In order to create software that is appealing to the enterprise market today, Sigma1 must create software for five years from now. In this post I will answer the questions of why and how Sigma1 software intends to achieve this goal.
The goal of Sigma1 HAL0 software is to solve financial asset allocation problems quickly and efficiently. HALo is portfolio-optimization software that makes use of a variety of proprietary algorithms. HALo’s algorithms solve difficult portfolio problems quickly on a single-core computer, and much more rapidly with multi-core systems.
Savvy enterprise software buyers want to buy software that runs well on today’s hardware, but will also run on future generations of compute hardware. I cannot predict all the trends for future hardware advanced, but I can predict one: more cores. Cores per “socket” are increasing on a variety of architectures: Intel x86, AMD x86, ARM, Itanium, and IBM Power7 to name a few. Even if this trend slows, as some predict, the “many cores” concept is here to stay and progress.
Simply put — Big Iron applications like portfolio-optimization and portfolio-risk management and modelling are archaic and virtually DOA if they cannot benefit from multi-core compute solutions. This is why HAL0 is designed from day 1 to utilize multi-core (as well as multi-socket) computing hardware.

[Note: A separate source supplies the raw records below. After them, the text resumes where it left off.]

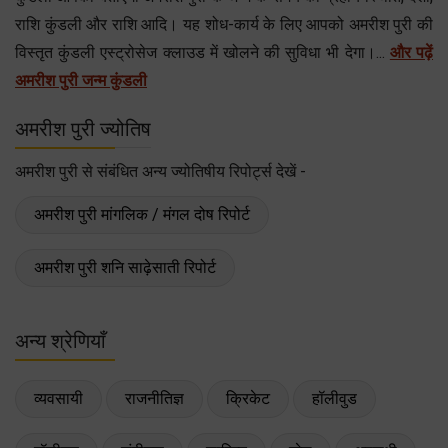
राशि कुंडली और राशि आदि। यह शोध-कार्य के लिए आपको अमरीश पुरी की
विस्तृत कुंडली एस्ट्रोसेज क्लाउड में खोलने की सुविधा भी देगा।...
और पढ़ें
अमरीश पुरी जन्म कुंडली
अमरीश पुरी ज्योतिष
अमरीश पुरी से संबंधित अन्य ज्योतिषीय रिपोर्ट्स देखें -
अमरीश पुरी मांगलिक / मंगल दोष रिपोर्ट
अमरीश पुरी शनि साढ़ेसाती रिपोर्ट
अन्य श्रेणियाँ
व्यवसायी
राजनीतिज्ञ
क्रिकेट
हॉलीवुड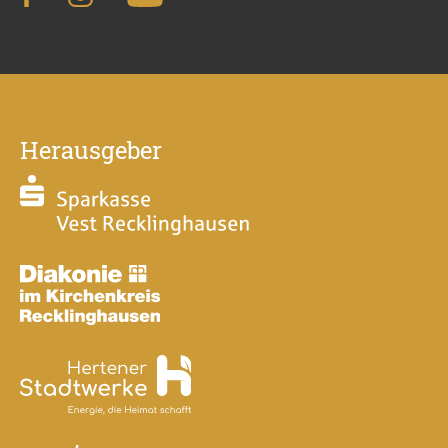
Herausgeber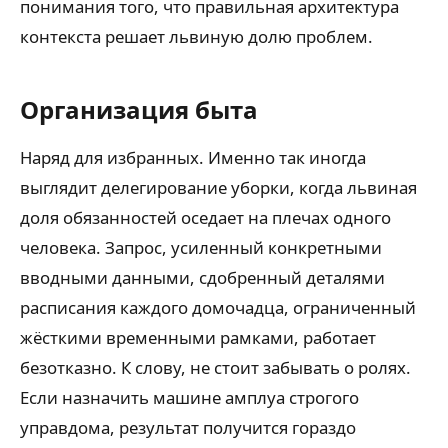
понимания того, что правильная архитектура
контекста решает львиную долю проблем.
Организация быта
Наряд для избранных. Именно так иногда
выглядит делегирование уборки, когда львиная
доля обязанностей оседает на плечах одного
человека. Запрос, усиленный конкретными
вводными данными, сдобренный деталями
расписания каждого домочадца, ограниченный
жёсткими временными рамками, работает
безотказно. К слову, не стоит забывать о ролях.
Если назначить машине амплуа строгого
управдома, результат получится гораздо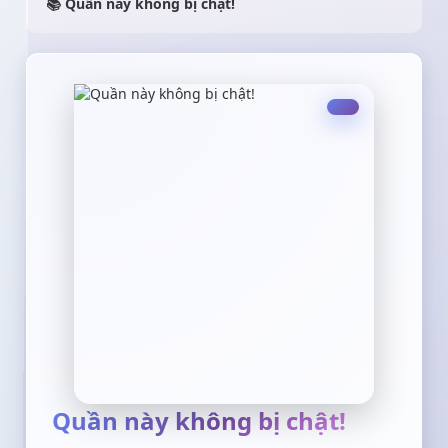
📚 Quần này không bị chật!
Quần này không bị chật!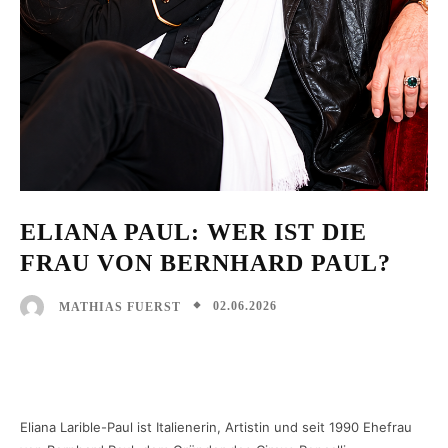
ELIANA PAUL: WER IST DIE
FRAU VON BERNHARD PAUL?
02.06.2026
MATHIAS FUERST
Facebook
X
Pinterest
WhatsAp
Eliana Larible-Paul ist Italienerin, Artistin und seit 1990 Ehefrau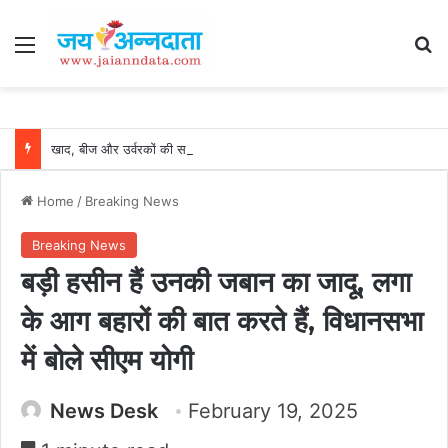
Menu
Se
खाद, बीज और उर्वरकों की समय पर उपलब्धता से किसानों में उत्साह, नैनो डीएपी और नैनो यूरिया बने किसानों के भरोसेमंद कृषि साथी…..
Home
/
Breaking News
Breaking News
बड़ी हसीन हैं उनकी जबान का जादू, लगा
के आग बहारों की बात करते हैं, विधानसभा
में बोले सीएम योगी
News Desk
February 19, 2025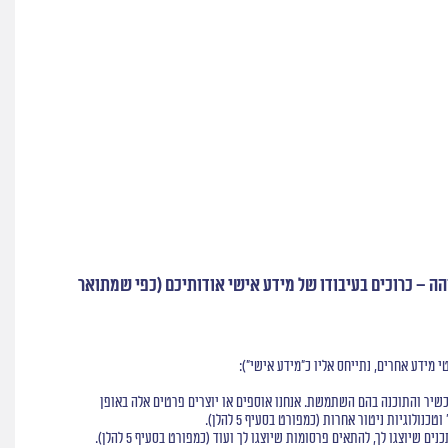
הה – כרוכים בעיבודו של מידע אישי אודותיכם (כפי שמתואר
מידע אחרים, נתייחס אליו כ"מידע אישי"):
שיר והתוכנה בהם השתמשת. אנחנו אוספים או יוצרים פרטים אלה באופן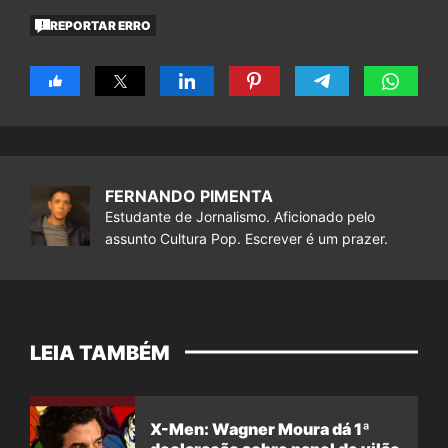
REPORTAR ERRO
FERNANDO PIMENTA
Estudante de Jornalismo. Aficionado pelo
assunto Cultura Pop. Escrever é um prazer.
LEIA TAMBÉM
X-Men: Wagner Moura dá 1ª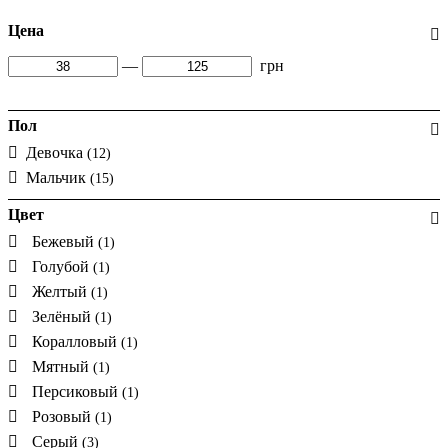
Цена
—
грн
Пол
Девочка
(12)
Мальчик
(15)
Цвет
Бежевый
(1)
Голубой
(1)
Желтый
(1)
Зелёный
(1)
Коралловый
(1)
Мятный
(1)
Персиковый
(1)
Розовый
(1)
Серый
(3)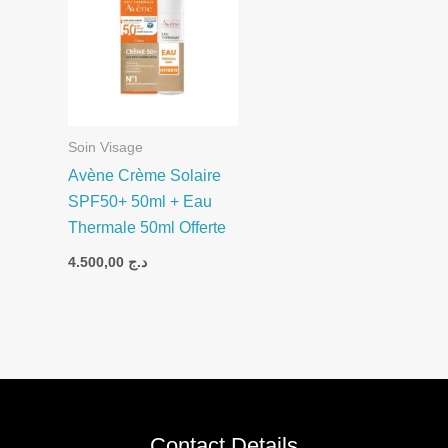
Soin Visage
Avène Crème Solaire
SPF50+ 50ml + Eau
Thermale 50ml Offerte
4.500,00
د.ج
Contact Details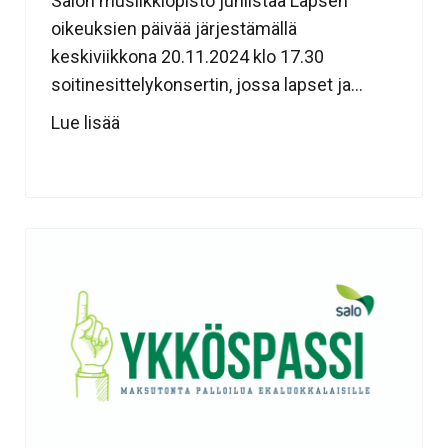
Salon musiikkiopisto juhlistaa Lapsen
oikeuksien päivää järjestämällä
keskiviikkona 20.11.2024 klo 17.30
soitinesittelykonsertin, jossa lapset ja...
Lue lisää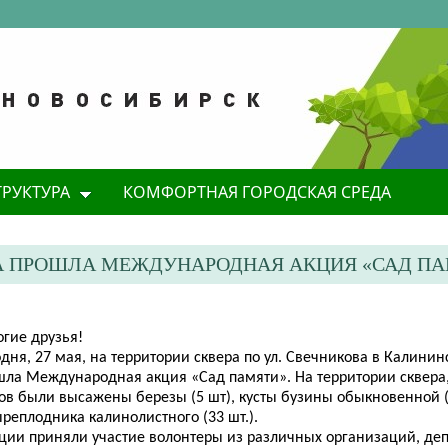
ТРУКТУРА
КОМФОРТНАЯ ГОРОДСКАЯ СРЕДА
А ПРОШЛА МЕЖДУНАРОДНАЯ АКЦИЯ «САД П
огие друзья!
дня, 27 мая, на территории сквера по ул. Свечникова в Калини
шла Международная акция «Сад памяти». На территории сквера
ов были высажены березы (5 шт), кусты бузины обыкновенной (1
реплодника калинолистного (33 шт.).
кции приняли участие
волонтеры из различных организаций, деп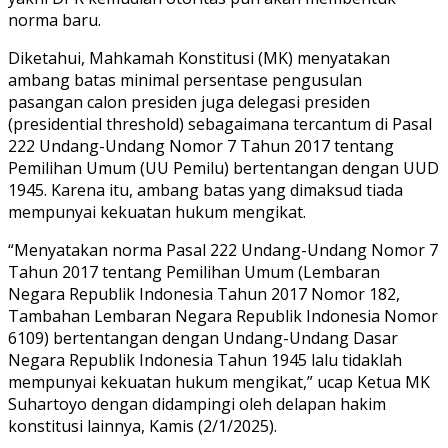
norma baru.
Diketahui, Mahkamah Konstitusi (MK) menyatakan
ambang batas minimal persentase pengusulan
pasangan calon presiden juga delegasi presiden
(presidential threshold) sebagaimana tercantum di Pasal
222 Undang-Undang Nomor 7 Tahun 2017 tentang
Pemilihan Umum (UU Pemilu) bertentangan dengan UUD
1945. Karena itu, ambang batas yang dimaksud tiada
mempunyai kekuatan hukum mengikat.
“Menyatakan norma Pasal 222 Undang-Undang Nomor 7
Tahun 2017 tentang Pemilihan Umum (Lembaran
Negara Republik Indonesia Tahun 2017 Nomor 182,
Tambahan Lembaran Negara Republik Indonesia Nomor
6109) bertentangan dengan Undang-Undang Dasar
Negara Republik Indonesia Tahun 1945 lalu tidaklah
mempunyai kekuatan hukum mengikat,” ucap Ketua MK
Suhartoyo dengan didampingi oleh delapan hakim
konstitusi lainnya, Kamis (2/1/2025).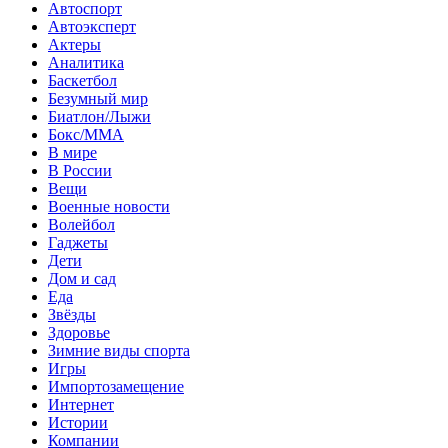
Автоспорт
Автоэксперт
Актеры
Аналитика
Баскетбол
Безумный мир
Биатлон/Лыжи
Бокс/MMA
В мире
В России
Вещи
Военные новости
Волейбол
Гаджеты
Дети
Дом и сад
Еда
Звёзды
Здоровье
Зимние виды спорта
Игры
Импортозамещение
Интернет
Истории
Компании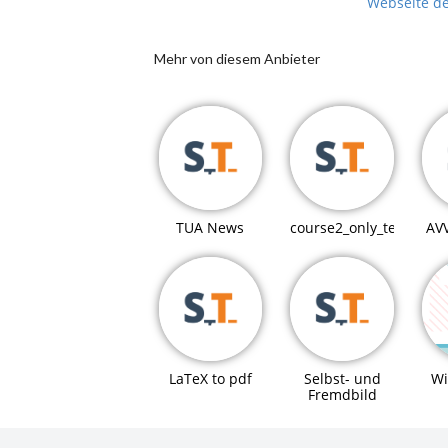
Webseite d
Mehr von diesem Anbieter
TUA News
course2_only_teaching
AV
LaTeX to pdf
Selbst- und
Wi
Fremdbild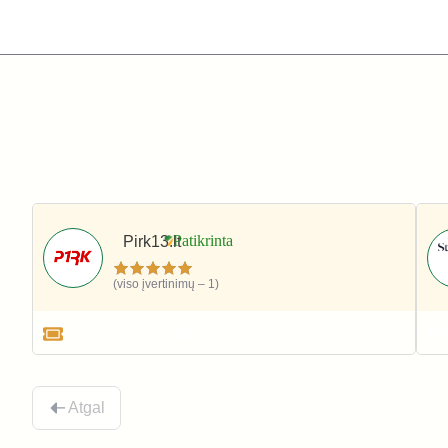
Pirk13.lt
(viso įvertinimų – 1)
Apranga ir avalynė
Atgal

Multiprocessing is not a bolt-on retrofit, but an intrinsic part of HAL0 portfolio-optimization software.
That’s the why, now the how. Google likes to use the phrase “map reduce” while others like the phase embarrassingly parallel. I like both terms because it can be embarrassing when a programmer discovers that the problems his software was slogging through in series were being solved in parallel by another programmer who mapped them to parallel sub-problems.
The “how” for HAL0’s core algorithm is multi-layered. Some of these layers are trade secrets, I can disclose one. Portfolio optimization involves creating an “efficient frontier” comprised of various portfolios along the frontier. Each of these portfolios can be farmed out in parallel to evaluate its risk and reward values. Depending on the parameters of a particular portfolio-optimization problem this first-order parallelism can provide roughly a 2-10x speedup — parallel, but not massively parallel.
HALo was developed under a paradigm I call CAP (congruent and parallel). Congruent in this context means that given the same starting configuration, HAL0 will always produce the same result. This is generally easy for single-threaded programs to accomplish, but often more difficult for programs running multiple threads on multiple cores. Maintaining congruence is extremely helpful in debugging parallel software, and is thus very important to Sigma1 software. [Coherent or Deterministic could be used in lieu of Congruent.]
As HAL0 development continued, I expanded the CAP acronym to CHIRP (Congruent, Heterogeneous, Intrinsically Recursively Parallel). Not only does CHIRP have a more open, happier connotation that CAP, it adds two additional tenets: heterogeneity and recursion.
Heterogeneity, in the context of CHIRP, means being able to run, in parallel, on a variety of machines will different computing capabilities. On on end of the spectrum, rather than requiring all machines in the cloud or compute queue having the exact same specs (CPU frequency, amount of RAM, etc), the machines can be different. On the other end of the spectrum, heterogeneity means running in parallel on multiple machines with different architectures (say x86 and ARM, or x86 and GPGPUs). This is not to say that HAL0 has complete heterogeneous support; it does not. HALo is, however, architected with modest support for heterogeneous solutions and extensibility for future enhancements.
The recursive part of CHIRP is very important. Recursively parallel means that the same code can be run (forked) to solve sub-problems in parallel, and those sub-problems can be divided into sub-sub problems, etc. This means that the same tuned, tight, and tested code can leveraged in a massively parallel fashion.
By far the most performance-enhancing piece of HAL0 portfolio-optimization CHIRP is RP. The RP optimizations are projected to produce speedups of 50 to 100X over single-threaded performance (in a compute environment with, for example, 20 servers with 10 cores each). Moreover, the RP parts of HAL0 only require moderate bandwidth and are tolerant of relatively high latency (say, 100 ms).
Bottom line: HAL0 portfolio-optimization software is designed to be scalable and massively parallel.